> Your goal:
Make an exact copy of the entries, taking out every picture.

> Supplied material:
________

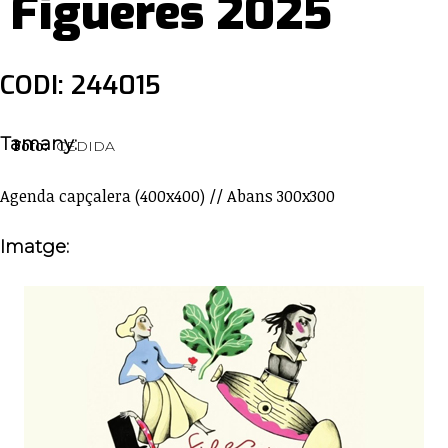
Figueres 2025
CODI: 244015
Tamany:
Foto:
CEDIDA
Agenda capçalera (400x400) // Abans 300x300
Imatge:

________

> Solution:
Figueres 2025
CODI: 244015
Tamany:
Foto:
CEDIDA
Agenda capçalera (400x400) // Abans 300x300
Imatge:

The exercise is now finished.